Entschließung der HRK-Mitgliederversammlung am 8.11.2016

Entschließung der Hochschulrektorenkonferenz (HRK) zur Entwicklung der EU-Forschungs- und Innovationsförderung anlässlich der Zwischenevaluierung von Horizont 2020 und anderer EU-Förderprogramme

Inhalt
I. Einleitung und Fazit
II. Europäischen Mehrwert und europäische Kooperation stärken
III. Qualität richtig bewerten und gute Ideen richtig umsetzen
IV. Die Struktur und politische Ausrichtung der europäischen Forschungsförderung weiterentwickeln
V. Schlussfolgerungen: Die Europäische Bildungs-, Forschungs- und Innovationsgemeinschaft als Ziel

I.    Einleitung und Fazit
Aktuell wird die Zukunft der Europäischen Union mit Blick auf die Flüchtlingskrise und den auf lange Sicht anhaltenden Einwanderungsdruck sowie die in Teilen der EU andauernde Wirtschafts- und Strukturkrise sehr grundsätzlich diskutiert. In dieser Situation scheinen vereinfachende Lösungsvorschläge für komplexe globale und europäische Entwicklungen an Attraktivität zu gewinnen und die politischen Fliehkräfte in der EU zu verstärken. Dabei wird deutlich, dass die EU zwar aus einer „Wirtschaftsgemeinschaft“ entstanden ist, dass aber wirtschaftliche Maßnahmen allein – selbst wenn sie erfolgreich sind – den Zusammenhalt in der Europäischen Union nicht gewährleisten können. Auch die geographisch-politischen Grenzen der Union bleiben offen, wie zuletzt das Referendum vom 23. Juni 2016 in Großbritannien gezeigt hat.

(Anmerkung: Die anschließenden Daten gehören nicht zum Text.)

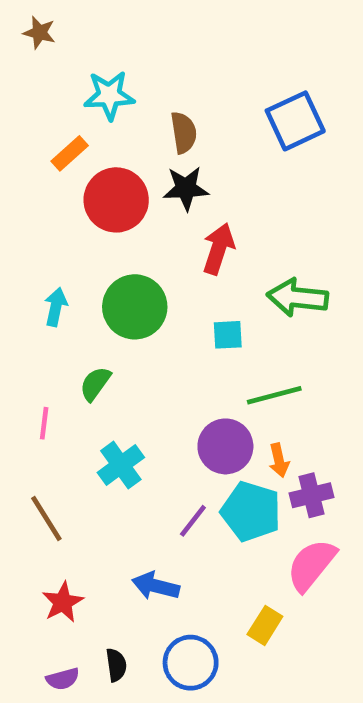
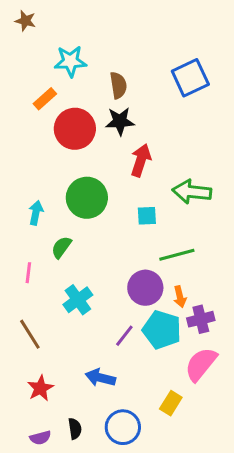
cyan arrow: (56, 307) -> (36, 213), moved

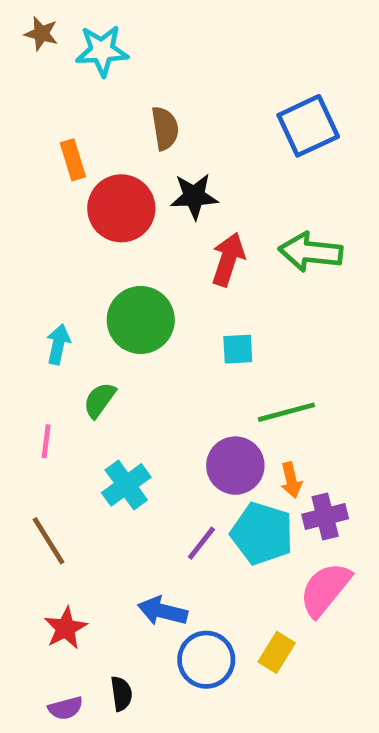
cyan star: (70, 61) -> (102, 51), moved
brown semicircle: (118, 85) -> (165, 128), moved
orange rectangle: (45, 99) -> (73, 160), turned -65
green arrow: (192, 192) -> (311, 252), moved
blue circle: (123, 427) -> (206, 660), moved

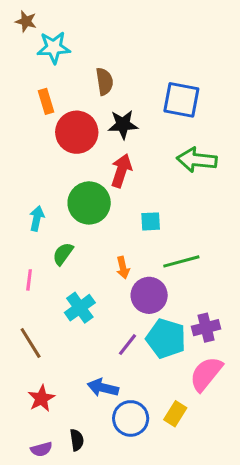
cyan star: (102, 51) -> (54, 48), moved
blue square: (308, 126) -> (181, 100), moved, turned 36
red arrow: (228, 259) -> (121, 171), moved
orange arrow: (291, 480) -> (123, 268), moved

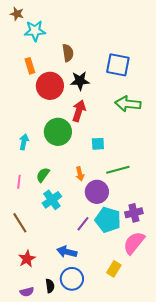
green semicircle: (63, 254) -> (43, 175), moved
blue circle: (131, 418) -> (72, 279), moved

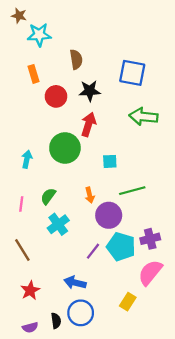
red circle: (50, 86) -> (56, 96), size x0.7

Die europäischen Hochschulen verstehen sich in dieser Situation deutlicher denn je als eine Stütze des europäischen Gedankens und des globalen Denkens. Ihre mobilen Studierenden und Wissenschaftler*innen leben die europäische Vereinigung vor. Durch erkenntnisgeleitete, angewandte und innovationsorientierte Forschung und, darauf aufbauend, Lehre und Studium realisieren die Hochschulen das Wissensdreieck (Bildung, Forschung und Innovation) und tradieren und entwickeln gleichzeitig europäische kulturelle Werte und kritisches Denken. Sie gehören damit zu den elementar wichtigen Stützen einer sich dynamisch entwickelnden europäischen Bürger- und Wissensgesellschaft.

Deshalb möchte sich diese Stellungnahme der HRK nicht auf Verbesserungsvorschläge zum Ablauf des bestehenden Forschungsrahmenprogramms beschränken.[1] Es gilt vielmehr, mit Blick auf die beginnende Planung des kommenden 9. Rahmenprogramms (2020 bis 2027) die aktuelle Lage zu berücksichtigen und zu einer offenen Diskussion über eine angemessene Reaktion beizutragen. Dabei lässt sich die HRK von der Grundüberzeugung leiten, dass das Ziel der EU ein gebildetes, kulturell diverses und wirtschaftlich kreatives Europa sein muss, das technologische und gesellschaftliche Innovationen schafft, die der globalen Entwicklung dienen. Um dieses Ziel zu erreichen, bedarf es einer Neuausrichtung des Rahmenprogramms für Forschung und Innovation, die den europäischen Mehrwert neu definiert und die europäische Zusammenarbeit stärkt. Noch wichtiger ist jedoch eine politische Gesamtstrategie der EU zur Stärkung und Förderung der europäischen Hochschulen, die ihre integrierende Rolle im Wissensdreieck von Forschung, Bildung und Innovation und ihre Leistungen für den kulturellen Dialog und Zusammenhalt in Europa anerkennt.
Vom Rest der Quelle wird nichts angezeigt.